■ **WHAT TO WORK ON**:
From the records below, copy every line that contains the word "求人情報".

Dataset records:
=== Begin Enclosure ===

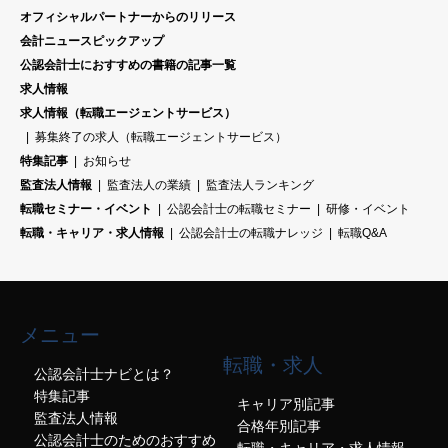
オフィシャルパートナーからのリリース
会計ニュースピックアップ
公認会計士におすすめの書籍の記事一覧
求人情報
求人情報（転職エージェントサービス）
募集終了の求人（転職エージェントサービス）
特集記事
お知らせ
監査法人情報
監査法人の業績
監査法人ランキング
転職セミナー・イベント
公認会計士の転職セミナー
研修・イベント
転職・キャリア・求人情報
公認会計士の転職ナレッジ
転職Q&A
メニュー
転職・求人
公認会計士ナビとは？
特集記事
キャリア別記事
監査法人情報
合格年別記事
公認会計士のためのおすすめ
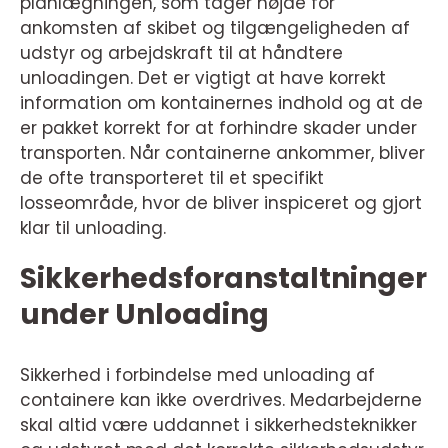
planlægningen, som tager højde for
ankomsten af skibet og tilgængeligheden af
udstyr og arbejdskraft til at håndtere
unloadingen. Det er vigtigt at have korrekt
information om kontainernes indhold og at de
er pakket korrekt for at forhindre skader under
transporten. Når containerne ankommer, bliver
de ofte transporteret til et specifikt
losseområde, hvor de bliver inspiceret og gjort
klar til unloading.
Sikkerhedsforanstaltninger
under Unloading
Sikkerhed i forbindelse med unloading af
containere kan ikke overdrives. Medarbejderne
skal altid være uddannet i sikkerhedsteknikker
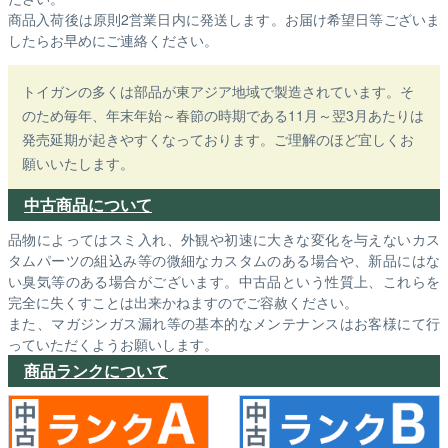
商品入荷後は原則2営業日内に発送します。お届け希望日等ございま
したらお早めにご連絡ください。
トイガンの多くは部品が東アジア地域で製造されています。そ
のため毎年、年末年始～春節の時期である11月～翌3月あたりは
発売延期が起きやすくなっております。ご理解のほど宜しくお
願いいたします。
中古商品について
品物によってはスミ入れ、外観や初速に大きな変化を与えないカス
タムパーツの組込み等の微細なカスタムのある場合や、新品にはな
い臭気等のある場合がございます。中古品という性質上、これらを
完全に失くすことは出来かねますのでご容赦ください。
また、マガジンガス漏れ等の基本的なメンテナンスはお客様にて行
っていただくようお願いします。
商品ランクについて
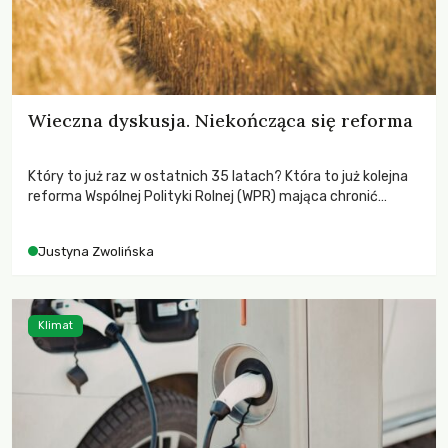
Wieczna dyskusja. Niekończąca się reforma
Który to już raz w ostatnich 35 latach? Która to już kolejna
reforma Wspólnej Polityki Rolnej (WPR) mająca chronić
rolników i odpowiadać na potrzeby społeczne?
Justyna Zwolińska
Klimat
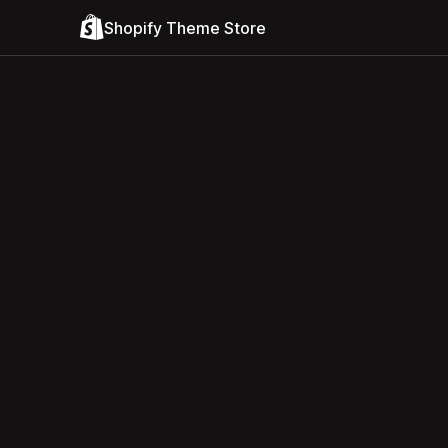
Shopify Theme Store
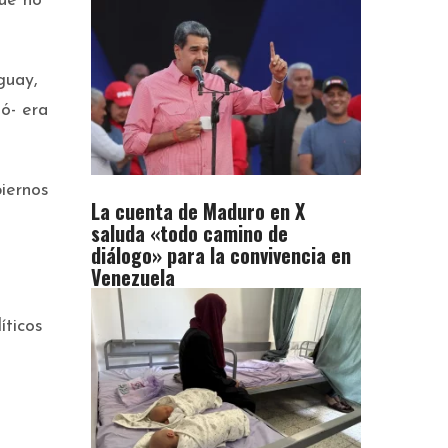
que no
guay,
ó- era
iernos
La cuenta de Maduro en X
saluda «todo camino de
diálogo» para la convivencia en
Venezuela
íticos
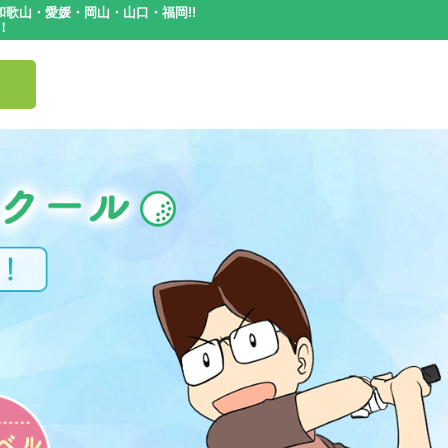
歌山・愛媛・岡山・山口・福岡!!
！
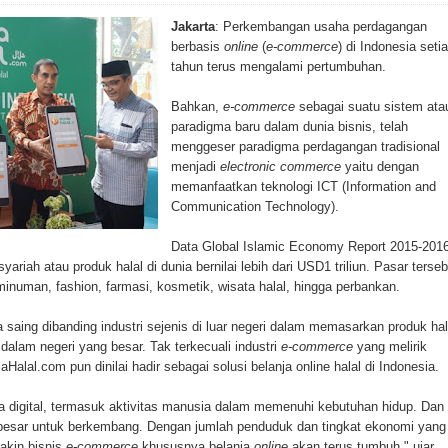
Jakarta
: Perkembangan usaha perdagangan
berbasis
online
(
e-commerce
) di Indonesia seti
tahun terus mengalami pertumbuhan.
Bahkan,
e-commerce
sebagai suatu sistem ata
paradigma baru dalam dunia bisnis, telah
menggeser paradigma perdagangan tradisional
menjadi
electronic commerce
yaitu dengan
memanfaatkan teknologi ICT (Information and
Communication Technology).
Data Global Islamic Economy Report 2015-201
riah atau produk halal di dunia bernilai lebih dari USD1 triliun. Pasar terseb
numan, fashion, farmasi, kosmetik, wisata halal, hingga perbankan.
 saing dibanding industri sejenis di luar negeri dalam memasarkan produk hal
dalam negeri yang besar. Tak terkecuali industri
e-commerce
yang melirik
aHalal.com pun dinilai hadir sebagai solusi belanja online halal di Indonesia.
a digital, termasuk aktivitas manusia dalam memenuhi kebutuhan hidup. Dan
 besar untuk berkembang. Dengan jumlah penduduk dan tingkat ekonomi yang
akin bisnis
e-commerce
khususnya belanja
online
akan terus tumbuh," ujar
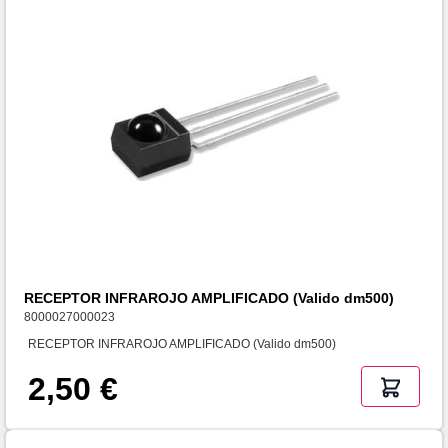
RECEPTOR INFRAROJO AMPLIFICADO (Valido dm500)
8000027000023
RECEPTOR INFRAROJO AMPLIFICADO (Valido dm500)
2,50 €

=== End Enclosure ===
=== Begin Enclosure ===

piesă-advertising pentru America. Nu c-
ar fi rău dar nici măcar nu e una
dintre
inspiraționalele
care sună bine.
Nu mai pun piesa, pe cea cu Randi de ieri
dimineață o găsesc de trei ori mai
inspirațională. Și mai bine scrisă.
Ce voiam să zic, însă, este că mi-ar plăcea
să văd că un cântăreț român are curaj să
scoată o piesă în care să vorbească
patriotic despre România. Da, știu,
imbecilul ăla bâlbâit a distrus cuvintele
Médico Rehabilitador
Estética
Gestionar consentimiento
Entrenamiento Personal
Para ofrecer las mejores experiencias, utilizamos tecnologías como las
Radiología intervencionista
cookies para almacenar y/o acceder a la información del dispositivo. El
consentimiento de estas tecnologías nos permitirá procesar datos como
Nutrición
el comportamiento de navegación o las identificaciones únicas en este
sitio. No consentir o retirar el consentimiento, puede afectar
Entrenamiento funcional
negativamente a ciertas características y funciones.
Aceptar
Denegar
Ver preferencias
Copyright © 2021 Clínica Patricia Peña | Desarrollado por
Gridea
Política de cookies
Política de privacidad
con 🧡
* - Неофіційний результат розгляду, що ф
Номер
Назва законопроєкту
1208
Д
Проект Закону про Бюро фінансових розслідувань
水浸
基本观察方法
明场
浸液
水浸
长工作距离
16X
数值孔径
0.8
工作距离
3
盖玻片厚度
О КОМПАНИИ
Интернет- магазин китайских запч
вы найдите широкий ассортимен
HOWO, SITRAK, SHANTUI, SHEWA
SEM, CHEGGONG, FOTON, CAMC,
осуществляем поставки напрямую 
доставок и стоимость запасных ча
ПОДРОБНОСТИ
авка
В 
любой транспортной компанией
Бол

=== End Enclosure ===
=== Begin Enclosure ===

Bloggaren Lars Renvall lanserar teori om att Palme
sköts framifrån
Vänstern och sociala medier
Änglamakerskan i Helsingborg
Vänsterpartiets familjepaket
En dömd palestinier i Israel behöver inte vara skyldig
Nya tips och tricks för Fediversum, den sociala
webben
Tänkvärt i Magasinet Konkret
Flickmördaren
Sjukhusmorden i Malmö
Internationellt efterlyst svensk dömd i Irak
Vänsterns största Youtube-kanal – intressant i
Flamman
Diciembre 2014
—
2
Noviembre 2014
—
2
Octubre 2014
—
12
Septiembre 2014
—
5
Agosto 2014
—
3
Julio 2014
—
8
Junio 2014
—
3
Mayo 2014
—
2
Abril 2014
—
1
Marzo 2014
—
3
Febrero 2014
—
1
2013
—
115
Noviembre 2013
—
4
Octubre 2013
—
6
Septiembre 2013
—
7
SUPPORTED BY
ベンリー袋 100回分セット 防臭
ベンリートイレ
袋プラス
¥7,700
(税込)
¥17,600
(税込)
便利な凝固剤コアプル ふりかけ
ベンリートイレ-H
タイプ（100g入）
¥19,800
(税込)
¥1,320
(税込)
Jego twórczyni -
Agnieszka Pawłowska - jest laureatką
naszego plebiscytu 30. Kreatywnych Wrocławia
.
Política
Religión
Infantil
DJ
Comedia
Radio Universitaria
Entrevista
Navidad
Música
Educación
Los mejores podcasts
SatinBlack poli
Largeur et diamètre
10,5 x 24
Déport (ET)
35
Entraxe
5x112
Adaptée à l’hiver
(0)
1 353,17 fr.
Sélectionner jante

=== End Enclosure ===

■ **EXERCISE ANSWER**:
求人情報
求人情報（転職エージェントサービス）
転職・キャリア・求人情報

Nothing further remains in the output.